The Chief nodded in agreement.  

The official continued; "Considering all these events, in your opinion, where did the white man go wrong?" 

The Chief stared at the government official for over a minute and then calmly replied.. "When white man find land, Indians running it, no taxes, no debt, plenty buffalo, plenty beaver, clean water. Women did all the work, Medicine Man free. Indian man spend all day hunting and fishing; all night having sex." 
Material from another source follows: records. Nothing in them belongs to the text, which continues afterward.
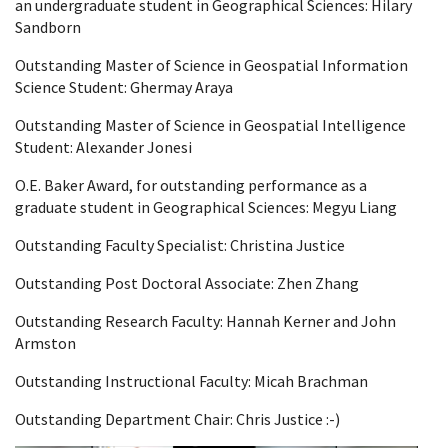
an undergraduate student in Geographical Sciences: Hilary
Sandborn
Outstanding Master of Science in Geospatial Information
Science Student: Ghermay Araya
Outstanding Master of Science in Geospatial Intelligence
Student: Alexander Jonesi
O.E. Baker Award, for outstanding performance as a
graduate student in Geographical Sciences: Megyu Liang
Outstanding Faculty Specialist: Christina Justice
Outstanding Post Doctoral Associate: Zhen Zhang
Outstanding Research Faculty: Hannah Kerner and John
Armston
Outstanding Instructional Faculty: Micah Brachman
Outstanding Department Chair: Chris Justice :-)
Then the chief leaned back and smiled; "Only white man dumb enough to think he could improve system like that."   ​


----------



## xotoxi

Do you see the irony of your joke?


----------



## 007

You call'um me white keemosobi?


----------



## xÞx

Pale Rider said:


> *Where Did The White Man Go Wrong?​*
> 
> 
> 
> Indian Chief 'Two Eagles' was asked by a white government official; "You have observed the white man for 90 years. You've seen his wars and his technological advances. You've seen his progress, and the damage he's done."
> 
> The Chief nodded in agreement.
> 
> The official continued; "Considering all these events, in your opinion, where did the white man go wrong?"
> 
> The Chief stared at the government official for over a minute and then calmly replied.. "When white man find land, Indians running it, no taxes, no debt, plenty buffalo, plenty beaver, clean water. Women did all the work, Medicine Man free. Indian man spend all day hunting and fishing; all night having sex."
> 
> Then the chief leaned back and smiled; "Only white man dumb enough to think he could improve system like that."   ​



So you admit that a form of socialism not only can work but was far superior to what we have now?


----------



## xÞx

xÞx;1638189 said:
			
		

> Pale Rider said:
> 
> 
> 
> *Where Did The White Man Go Wrong?​*
> 
> 
> 
> Indian Chief 'Two Eagles' was asked by a white government official; "You have observed the white man for 90 years. You've seen his wars and his technological advances. You've seen his progress, and the damage he's done."
> 
> The Chief nodded in agreement.
> 
> The official continued; "Considering all these events, in your opinion, where did the white man go wrong?"
> 
> The Chief stared at the government official for over a minute and then calmly replied.. "When white man find land, Indians running it, no taxes, no debt, plenty buffalo, plenty beaver, clean water. Women did all the work, Medicine Man free. Indian man spend all day hunting and fishing; all night having sex."
> 
> Then the chief leaned back and smiled; "Only white man dumb enough to think he could improve system like that."   ​
> 
> 
> 
> 
> So you admit that a form of socialism not only can work but was far superior to what we have now?
Click to expand...


Funny how so many idiots are so angry they can't even form words in their rep comments


----------



## Charles Stucker

xÞx;1638189 said:
			
		

> So you admit that a form of socialism not only can work but was far superior to what we have now?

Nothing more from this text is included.